“There’s no difference between you and me,” Daymond John told a standing room-only crowd at the opening of the inaugural Finance & Accounting Tech Expo at New York’s Javits Convention Center this week. “I call you my fellow sharks.”
John was referring to the fact that the assembled CFOs and their teams are all people focused on “how to make things better for their employees, for their investments and various other things…. You are the people I go to to help me with all that crap I buy on Shark Tank.”
But John, whose rags-to-riches story filled with hip-hop lore riveted the crowd, is not your typical financial type. He grew up in a tough Queens neighborhood where the most visible presence was “pimps and drug dealers driving by in fancy cars.” Instead of taking his cues from that bunch, he learned from the everyday “heroes waking up at 5 o’clock,” who after getting their kids to school and working all day and sometimes evening, got home at 9 or 10 to sleep and do it all again.
Eventually, John took a $10 effort in his grandmother’s basement and turned it into a $6 billion global business as the cofounder and CEO of the apparel company FUBU; he’s a beloved TV personality, bestselling author and more.
And he’s learned a lot about success along the way. He’s distilled his “entrepreneurial thinking” down to five points—“super simple, super complicated”—that can make the difference. “Every single time that I’ve succeeded, every one of these points are in place,” he said. “And every single time that I have failed, only one of these points is missing.” They include:
Set goals. John isn’t talking about a to-do list; it’s something more personal: Dream yourself into success, and don’t worry about being vulnerable. “I’m talking in a room full of financial experts and you set goals every day. But if you don’t set goals for yourself, you let others set goals for you. You can’t get the girl, you can’t get the guy, you can’t turn from the CFO to be the CEO… We become what we think about most of the time. And I grew up in a community where the people that we paid to protect us told us we were all gonna be dead or in jail by the age of 21 and 95 percent of my friends are dead or in jail.” He became who he is today because he set different goals, and he even today goes over them every morning and every night.
Do your homework. “There’s technically nothing new in this world,” said John. The Voice “is just American Idol—all they did was turn the chair. And American Idol’s not new either. That’s The Gong Show without the gong.
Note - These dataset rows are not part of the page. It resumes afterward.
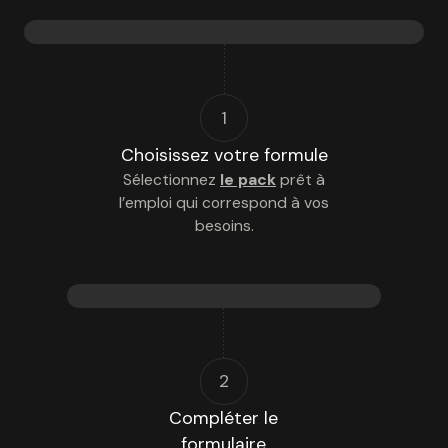
1
Choisissez votre formule
Sélectionnez
le pack
prêt à
l’emploi qui correspond à vos
besoins.
2
Compléter le
formulaire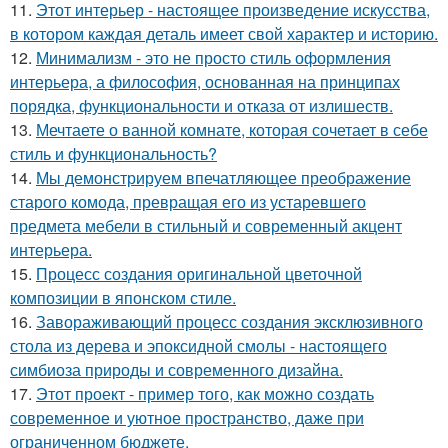
11.
Этот интерьер - настоящее произведение искусства,
в котором каждая деталь имеет свой характер и историю.
12.
Минимализм - это не просто стиль оформления
интерьера, а философия, основанная на принципах
порядка, функциональности и отказа от излишеств.
13.
Мечтаете о ванной комнате, которая сочетает в себе
стиль и функциональность?
14.
Мы демонстрируем впечатляющее преображение
старого комода, превращая его из устаревшего
предмета мебели в стильный и современный акцент
интерьера.
15.
Процесс создания оригинальной цветочной
композиции в японском стиле.
16.
Завораживающий процесс создания эксклюзивного
стола из дерева и эпоксидной смолы - настоящего
симбиоза природы и современного дизайна.
17.
Этот проект - пример того, как можно создать
современное и уютное пространство, даже при
ограниченном бюджете.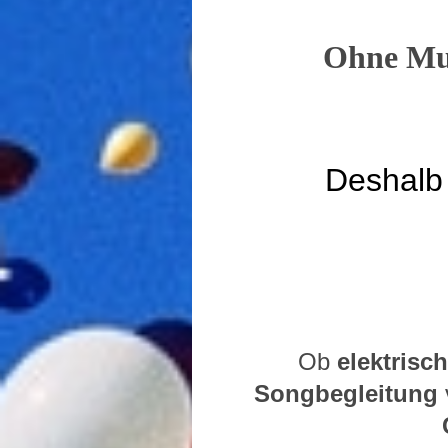
Ohne Mus
Deshalb b
Ob
elektrisc
Songbegleitung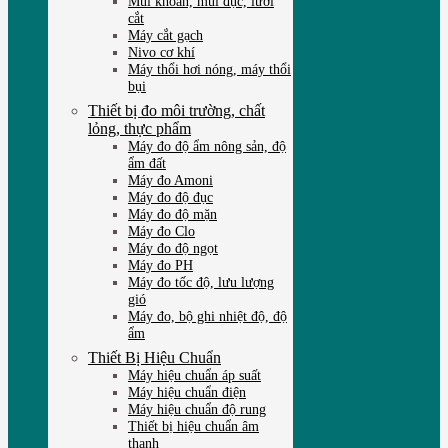
Mũi khoan, mũi đục, lưỡi
cắt
Máy cắt gạch
Nivo cơ khí
Máy thổi hơi nóng, máy thổi
bụi
Thiết bị đo môi trường, chất
lỏng, thực phẩm
Máy đo độ ẩm nông sản, độ
ẩm đất
Máy đo Amoni
Máy đo độ đục
Máy đo độ mặn
Máy đo Clo
Máy đo độ ngọt
Máy đo PH
Máy đo tốc độ, lưu lượng
gió
Máy đo, bộ ghi nhiệt độ, độ
ẩm
Thiết Bị Hiệu Chuẩn
Máy hiệu chuẩn áp suất
Máy hiệu chuẩn điện
Máy hiệu chuẩn độ rung
Thiết bị hiệu chuẩn âm
thanh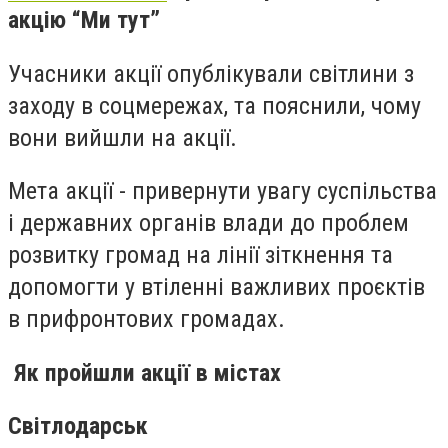
акцію “Ми тут”
Учасники акції опублікували світлини з
заходу в соцмережах, та пояснили, чому
вони вийшли на акції.
Мета акції - привернути увагу суспільства
і державних органів влади до проблем
розвитку громад на лінії зіткнення та
допомогти у втіленні важливих проєктів
в прифронтових громадах.
Як пройшли акції в містах
Світлодарськ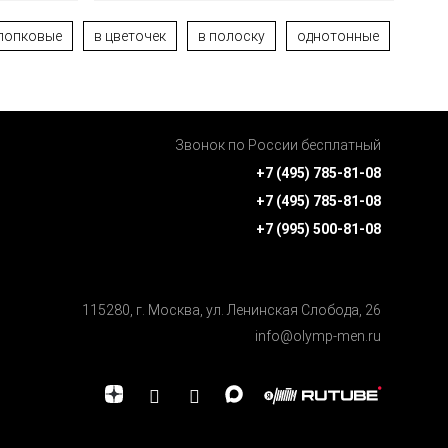
лопковые
в цветочек
в полоску
однотонные
Звонок по России бесплатный
+7 (495) 785-81-08
+7 (495) 785-81-08
+7 (995) 500-81-08
115280, г. Москва, ул. Ленинская Cлобода, 26
info@olymp-men.ru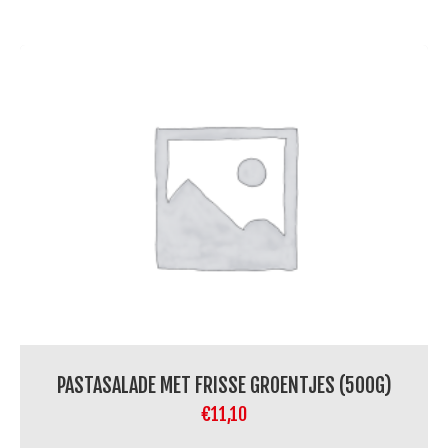
PASTASALADE MET FRISSE GROENTJES (500G)
€
11,10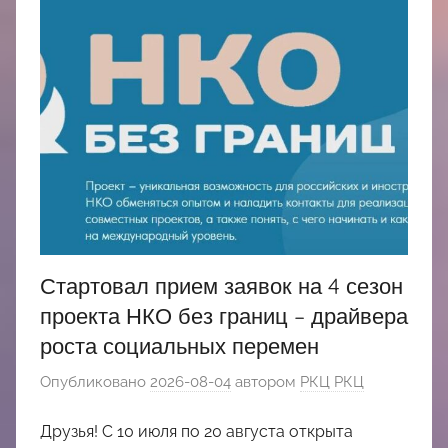
Стартовал прием заявок на 4 сезон
проекта НКО без границ – драйвера
роста социальных перемен
Опубликовано
2026-08-04
автором
РКЦ РКЦ
Друзья! С 10 июля по 20 августа открыта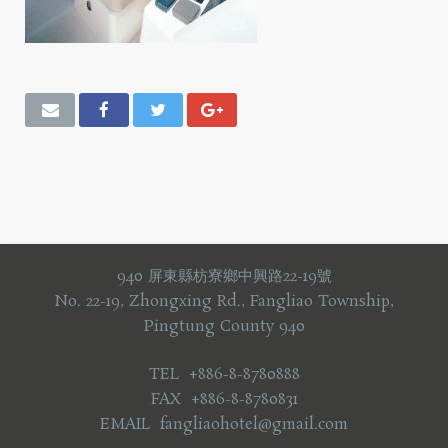
940 屏東縣枋寮鄉中興路22-19號
No. 22-19, Zhongxing Rd., Fangliao Township,
Pingtung County 940
TEL +886-8-8780888
FAX +886-8-8780831
EMAIL fangliaohotel@gmail.com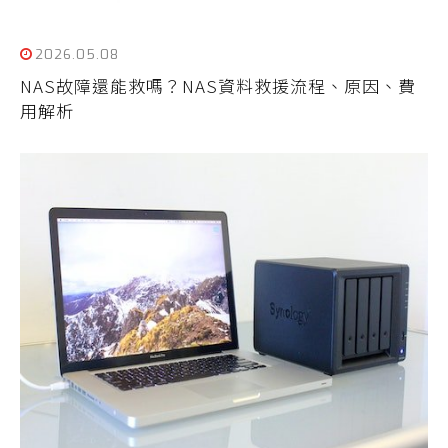
2026.05.08
NAS故障還能救嗎？NAS資料救援流程、原因、費
用解析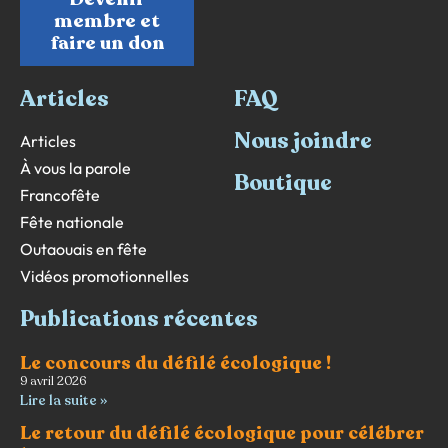
membre et
faire un don
Articles
FAQ
Nous joindre
Articles
À vous la parole
Boutique
Francofête
Fête nationale
Outaouais en fête
Vidéos promotionnelles
Publications récentes
Le concours du défilé écologique !
9 avril 2026
Lire la suite »
Le retour du défilé écologique pour célébrer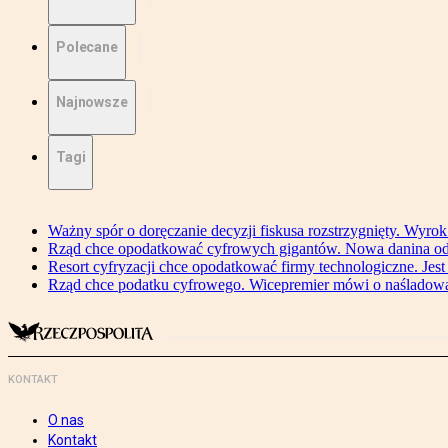
Polecane
Najnowsze
Tagi
Ważny spór o doręczanie decyzji fiskusa rozstrzygnięty. Wyr
Rząd chce opodatkować cyfrowych gigantów. Nowa danina od
Resort cyfryzacji chce opodatkować firmy technologiczne. Jest
Rząd chce podatku cyfrowego. Wicepremier mówi o naśladow
KONTAKT
O nas
Kontakt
The Gong Show is Showtime at the Apollo without the Sandman.” Know who else out there is doing or did something similar—and learn from them.
Find “amor.” Love is the key to it all, John emphasized: love of what you do, romantic love, love of your family. He shared that his first wife left him because he was so unavailable when he first started out in business, and that today his new baby gives him the inspiration to do even more.
Remember you are the brand. “We do not invest in companies, we invest in people,” John said about Shark Tank judges. “Can you put yourself in two to five words? For Apple it was ‘think different.’ Nike, ‘just do it.’ Because if you don’t know what the two to five words that you stand for are when you walk into the room, you leave it up to us to interpret. Have you asked your kids what their two to five words are? Ask your staff, ‘What are your two to five words?’ Then you’ll understand how to master the pitch.”
With his final point, John turned really personal by talking about physical health and his own experience with stage two cancer. Nothing else matters if you don’t pay attention to becoming and staying healthy, and no one else can do it for you, he noted:
Keep swimming. “If I can get one of you hard-headed people in this room—it’s probably gonna be a male to go get a colonoscopy and of course for the women, pap smears and mammograms—then I’ve done my job.”